Sie wollen es einfach nicht wahrhaben! Aber man kann die College-Zeitung lesen, und da kann man sehen, was tatsächlich der Fall war. Es war nicht repressiv, aber es war sehr sehr konservativ. Viele Mädchen haben geheiratet, bevor sie mit der Schule fertig waren. Viele
verließen darum die Schule vor dem Abschluss. Und viele andere wollten unbedingt den Namen ihres Mannes auf der Examensurkunde haben. Die Geschichte wird eben von Zeit zu Zeit neu geschrieben.
artechock: Was macht nun diese Geschichte zeitgemäß? Sie spielt in den 50ern – man könnte sagen: Wir leben in ganz anderen Zeiten...
Newell: Leben wir wirklich in ganz anderen Zeiten?
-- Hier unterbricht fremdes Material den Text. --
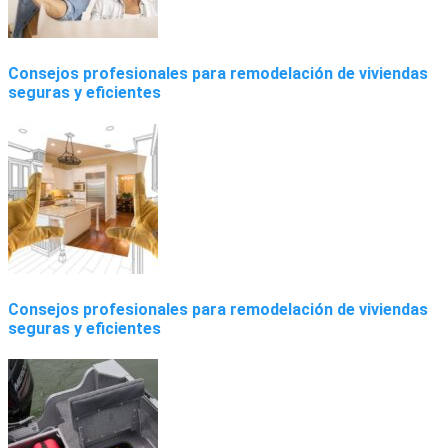
Consejos profesionales para remodelación de viviendas
seguras y eficientes
Consejos profesionales para remodelación de viviendas
seguras y eficientes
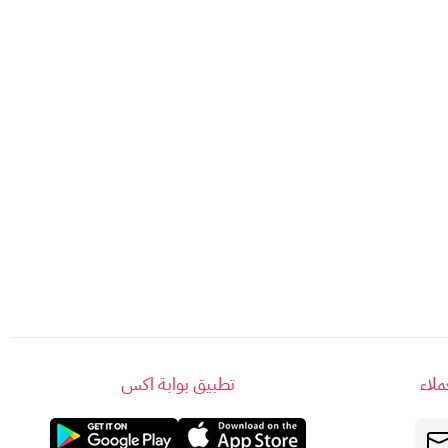
على عالم بلايستيشن!
لاء
تطبيق بوابة اكس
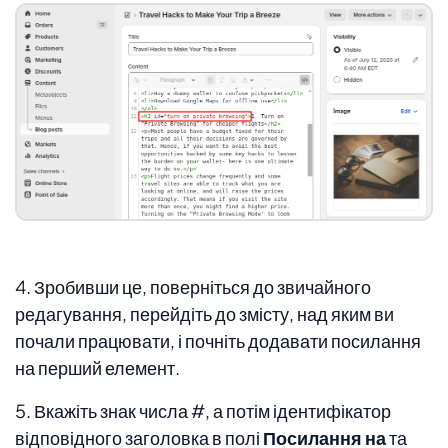
4. Зробивши це, поверніться до звичайного
редагування, перейдіть до змісту, над яким ви
почали працювати, і почніть додавати посилання
на перший елемент.
5. Вкажіть знак числа #, а потім ідентифікатор
відповідного заголовка в полі
Посилання на
та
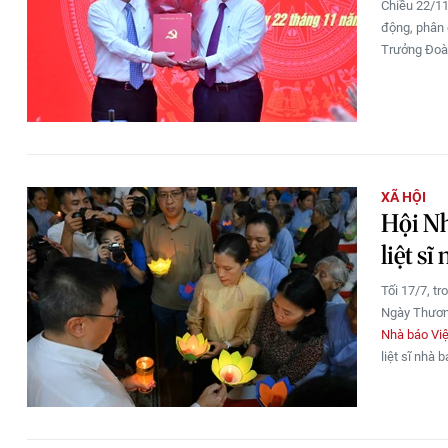
Chiều 22/11
động, phân 
Trưởng Đoàn
XÃ HỘI
Hội Nh
liệt sĩ
Tối 17/7, t
Ngày Thương
Nhà báo Vi
liệt sĩ nhà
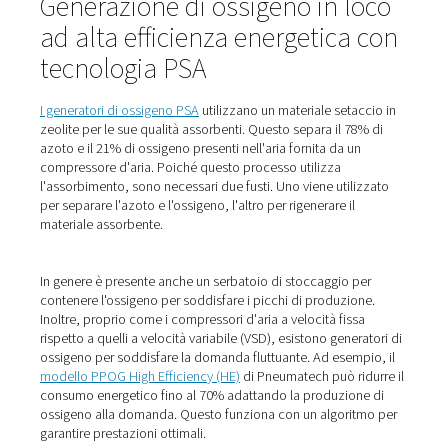
applicazioni hanno un impatto sulla vita umana, l'ossig
pulito è essenziale.
Fate clic qui per saperne di più.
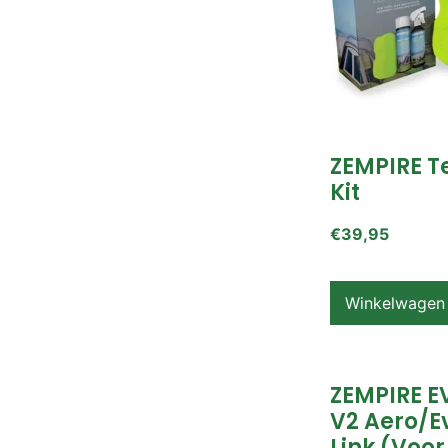
ZEMPIRE T
Kit
€
39,95
Winkelwagen
ZEMPIRE E
V2 Aero/E
Link (voor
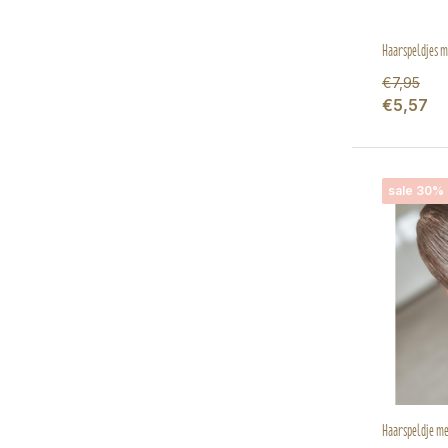
Haarspeldjes me
€7,95
€5,57
sale 30%
Haarspeldje met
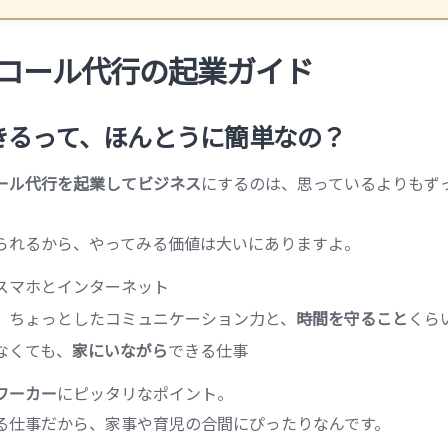
コール代行の起業ガイド
きるって、ほんとうに簡単なの？
ール代行を起業してビジネス
にするのは、思っているよりもず
られるから、やってみる価値は大いにありますよ。
スマホとインターネット
、ちょっとしたコミュニケーション力と、
時間を守ること
くら
なくても、
家にいながら
できる仕事
ワーカー
にピッタリなポイント。
る仕事だから、家事や育児の合間にぴったりなんです。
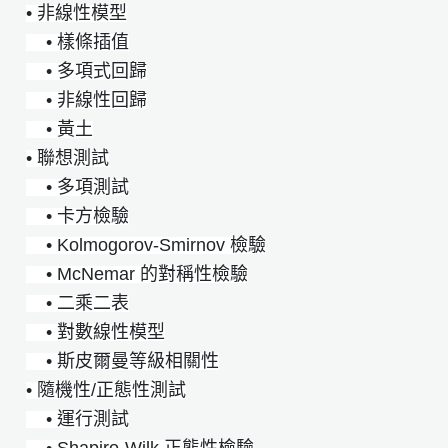
• 非線性模型
• 樣條插值
• 多項式回歸
• 非線性回歸
• 黃土
• 聯想測試
• 多項測試
• 卡方檢驗
• Kolmogorov-Smirnov 檢驗
• McNemar 的對稱性檢驗
• 二乘二表
• 對數線性模型
• 斯皮爾曼等級相關性
• 隨機性/正態性測試
• 運行測試
• Shapiro-Wilk 正態性檢驗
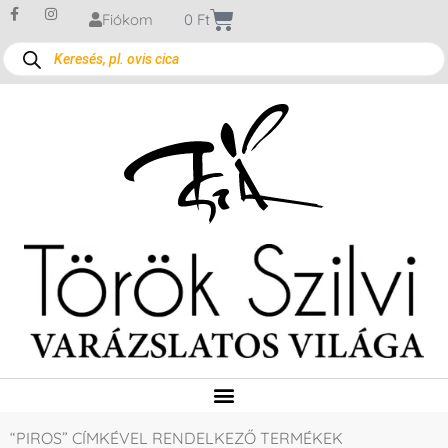
Fiókom
0
Ft
“PIROS” CÍMKÉVEL RENDELKEZŐ TERMÉKEK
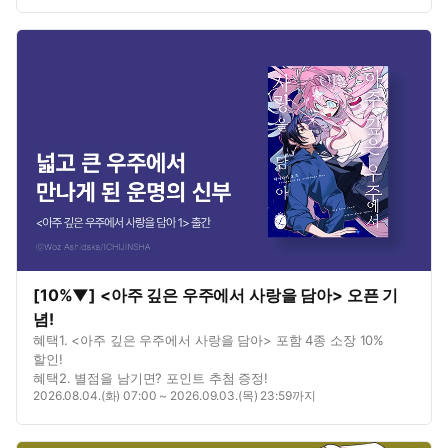
[10%▼] <아주 깊은 우주에서 사랑을 담아> 오픈 기
념!
혜택1. <아주 깊은 우주에서 사랑을 담아> 포함 4종 소장 10%
할인!
혜택2. 별점을 남기면? 포인트 추첨 증정!
2026.08.04.(화) 07:00 ~ 2026.09.03.(목) 23:59까지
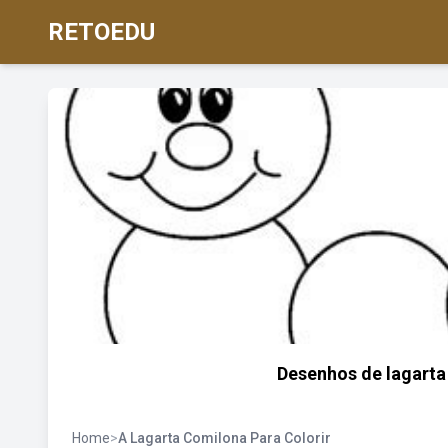
RETOEDU
Desenhos de lagarta
Home
>
A Lagarta Comilona Para Colorir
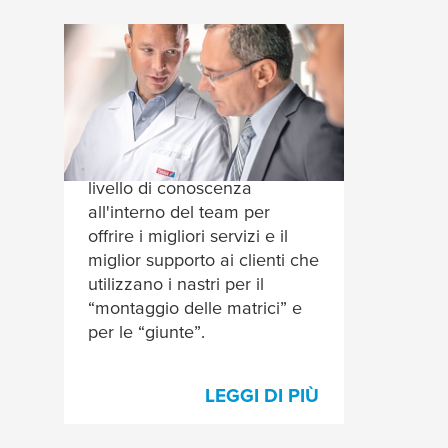
Elevati standard di
qualità per i prodotti e
per le persone
Miglioriamo costantemente il
livello di conoscenza
all'interno del team per
offrire i migliori servizi e il
miglior supporto ai clienti che
utilizzano i nastri per il
“montaggio delle matrici” e
per le “giunte”.
LEGGI DI PIÙ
Denken Sie das? Das ist die Schlüsselfrage! Es gibt nämlich Ähnlichkeiten: Die 50er waren eine Zeit von sehr rigider Kontrolle. Die Welt sollte unbedingt ein ganz bestimmtes Aussehen haben. Um uns in die Zeit einzufühlen, haben wir uns sehr viele alte Hollywood-Filme angeguckt, Doris-Day-Filme und sowas. Was man da sieht, ist, das die Oberfläche absolut alles war. An dieser Oberfläche war alles wunderbar: Die Sonne schien immer, es gab keine Armut, keinen Stress, keine Depression – alles war fein. Es gab vielleicht ab und zu ein paar klitzekleine zwischenmenschliche Probleme, gerade genug, damit Doris Day laut »Oh no!« quietschen kann – aber alles war ziemlich nett. Wenn man dann aber mal den Deckel hebt, findet man ziemlich viel Schmutz. Da ist die McCarthy-Hexenjagd, um nur eines zu nennen.
Also: Es gibt zwei Seiten dieser Zeit. Aber die Menschen dieser Epoche waren unglaublich bestrebt, genau das zu leugnen, zu sagen: nein nein, es gibt nicht zwei Seiten, sondern alles passt zusammen, wir kümmern uns um die weniger Glücklichen, wir leben in einer fürsorglichen Gesellschaft, allen wird es morgen besser gehen, und die kleinen Restprobleme bekommen wir auch noch in den Griff.
Und genau dies verbindet uns mit den 50ern:
Der Boden hat sich verändert. Heute geht alles um Wahl und das Individuum. Die individuelle Psyche gilt heute als das Wichtigste: Man kauft dafür Kleidung, kauft dafür Häuser, kauft dafür Autos – das einzig Interessante ist: kaufen, kaufen, kaufen. Und es hat alles immer damit zu tun, wie die Dinge aussehen sollten.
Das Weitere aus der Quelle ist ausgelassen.